Neighbors on East Brookline Street in the South End are readying themselves for a new era in trash collection.
That fundamental change will come in the form of a long-awaited pilot program with the City’s Public Works Department (PWD) to test collapsible trash containers – a revolution for residents in the downtown neighborhoods who often don’t have room to store bins and are forced to put bags on the curb. Those bags, however, are often invaded by rodents and trash scavengers prior to the garbage man’s visit.
That is what has necessitated the appetite to try something new, and advocates were upbeat about the program on Tuesday night during a question-and-answer session in the South End Library for the 20 neighbors enrolled in the pilot program.

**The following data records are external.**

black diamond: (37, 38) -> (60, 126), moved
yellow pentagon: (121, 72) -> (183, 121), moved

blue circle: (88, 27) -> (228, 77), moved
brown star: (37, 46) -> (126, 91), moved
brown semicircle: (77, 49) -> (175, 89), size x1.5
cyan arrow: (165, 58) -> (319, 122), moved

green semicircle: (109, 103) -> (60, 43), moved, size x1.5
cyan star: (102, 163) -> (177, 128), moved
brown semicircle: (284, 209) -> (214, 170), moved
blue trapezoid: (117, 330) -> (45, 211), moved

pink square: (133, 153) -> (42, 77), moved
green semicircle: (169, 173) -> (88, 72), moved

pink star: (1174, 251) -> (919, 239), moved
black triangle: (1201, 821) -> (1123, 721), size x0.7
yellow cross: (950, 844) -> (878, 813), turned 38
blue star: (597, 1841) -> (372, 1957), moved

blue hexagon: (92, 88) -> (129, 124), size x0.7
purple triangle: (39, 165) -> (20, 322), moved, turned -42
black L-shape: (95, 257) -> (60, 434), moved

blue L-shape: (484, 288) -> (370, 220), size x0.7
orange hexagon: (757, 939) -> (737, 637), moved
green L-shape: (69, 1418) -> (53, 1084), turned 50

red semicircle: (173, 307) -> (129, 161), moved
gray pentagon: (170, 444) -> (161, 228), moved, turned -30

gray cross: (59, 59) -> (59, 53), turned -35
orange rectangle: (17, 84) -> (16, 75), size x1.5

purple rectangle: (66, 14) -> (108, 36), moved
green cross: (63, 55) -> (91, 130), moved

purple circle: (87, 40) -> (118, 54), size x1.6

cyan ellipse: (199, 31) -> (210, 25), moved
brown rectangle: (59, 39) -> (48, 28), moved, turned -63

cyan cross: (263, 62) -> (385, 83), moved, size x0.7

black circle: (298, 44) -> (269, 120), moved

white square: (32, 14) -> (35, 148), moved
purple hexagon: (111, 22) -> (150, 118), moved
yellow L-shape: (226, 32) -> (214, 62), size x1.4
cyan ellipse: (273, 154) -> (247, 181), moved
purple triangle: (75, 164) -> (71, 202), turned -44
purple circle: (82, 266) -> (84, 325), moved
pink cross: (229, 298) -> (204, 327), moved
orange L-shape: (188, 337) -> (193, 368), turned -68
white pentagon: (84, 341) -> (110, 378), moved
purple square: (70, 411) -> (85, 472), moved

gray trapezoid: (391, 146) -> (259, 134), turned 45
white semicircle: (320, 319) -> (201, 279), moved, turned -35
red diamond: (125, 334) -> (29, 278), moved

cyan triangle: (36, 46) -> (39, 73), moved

“I moved here year ago from San Francisco,” said Sara Sabin, who is one of the participants. “I’ve been shocked by the bags on the street during trash days. I think the South End has a rat problem and this trash situation just adds to it. I complained about it for a year, and when I heard about this, I figured if I had the opportunity to try something better, I would do it. I am definitely participating and looking forward to seeing how it works…It looks easy and it seems like it will be easy, but we’ll have to see how it works.”
The City has provided two different kinds of canvas, collapsible bins to test, one from Unger and one from Toro. Both are very similar, but have some different features for collapsing.
Brian Coughlin of PWD said most of the downtown neighborhoods don’t have space for having a barrel, and finding a solution like a collapsible bin could eliminate a lot of problems with litter and rodents in those neighborhoods.
“The City is excited to see how this works,” he said. “It’s very difficult when we collect trash from the South End, Beacon Hill and Back Bay. Residents without a yard face difficulties because there’s nowhere to store a barrel. This could be the best thing going. It could change things. We’ll see.”
Coughlin said the City would evaluate the program in six to eight weeks, and they want to hear all of the experiences of the neighbors in using the new bins – good and bad.
“We want to hear all of the hiccups and successes and whether it’s working,” he said, noting that a final decision on whether or not to expand the program will be a collaborative effort between neighborhood desires, data from the pilot and City input.
South End Forum Moderator Steve Fox said the drive for collapsible bins started about four years ago when the rat problem was getting way out of hand.
“All of the trash professionals we talked to said the key was containerization,” he said. “The issue downtown is we don’t have containerization. We needed to find a solution to be able to have barrel containers, and also find a way to store those containers. This was the solution we came up with.”
One of the first adherents on East Brookline Street was Dan Rebello, who saw a post by Fox earlier this year after having a frustrating day with trash collection on a windy day.
Rebello said he will be handing out the new bins to neighbors on the street this weekend, with the first pickup coming on Tuesday morning.
Bins have to be brought inside and stored by dusk, Coughlin reminded the volunteers.
Residents in Beacon Hill will also pilot the collapsible bins this summer, too, on one of the hilly streets, but that street has not yet been chosen.